SEM NOVIDADES E se em Nova York o presidente pegou uma plateia que não esperava esse discurso, no Brasil não houve surpresas. “O discurso de Bolsonaro frustra as pessoas moderadas, mas de maneira nenhuma surpreende”, disse Rômulo Picolli, cientista político e professor de relações internacionais da Universidade de São Paulo. “Foi um discurso dirigido para o Brasil. Na verdade, era para o núcleo duro do bolsonarismo. Os frustrados com o recuo de 7 de setembro”, disse. Caetano Neli Caran, que foi assistente de chancelaria na embaixada brasileira nos Estados Unidos de 1998 a 2010, diz que as falas mais polêmicas do discurso “dificilmente tem influência dos diplomatas brasileiros”. Segundo ele, é comum que diplomatas auxiliem os presidentes em discursos como esses. “Ele poderia ter feito um discurso escrito por uma equipe técnica, mas preferiu afrontar”, afirmou. Fontes que estavam na comitiva presidencial afirmaram que 90% do texto foi redigido do Itamaraty, mas as partes mais radicais foram incluídas pelo presidente e seu filho Eduardo Bolsonaro. Eles teriam sido responsáveis por tirar falas sobre a “diplomacia da vacina” e compromisso com o meio ambiente.

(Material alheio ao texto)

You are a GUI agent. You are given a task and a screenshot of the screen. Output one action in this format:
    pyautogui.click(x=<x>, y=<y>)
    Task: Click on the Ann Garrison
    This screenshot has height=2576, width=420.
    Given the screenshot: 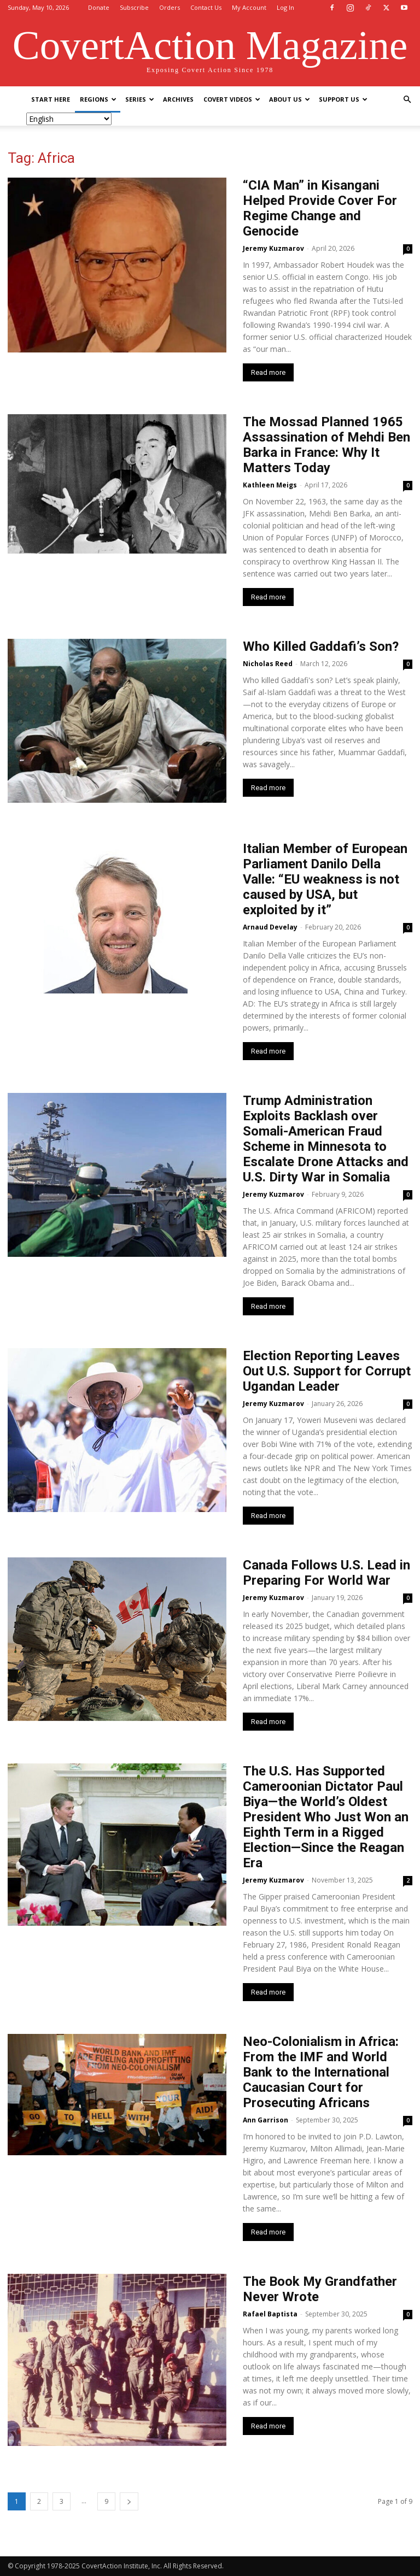 What is the action you would take?
    pyautogui.click(x=265, y=2120)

Depois da repercussão negativa, Bolsonaro fez por lá o mesmo que faz por aqui. Ficou irritado, cancelou encontros públicos e resolveu voltar mais cedo dos Estados Unidos. Todos da comitiva retornaram, com exceção do ministro da Saúde, Marcelo Queiroga, que em sua passagem pela ONU simbolizou o governo Bolsonaro: comeu pizza na rua, mostrou o dedo para críticos, testou positivo para Covid e, já de quarentena na terra do Tio Sam, postou nas redes sociais uma fala antivacina — mas, assim como seu chefe em 7 de setembro, recuou antes de ter (mais) problemas judiciais.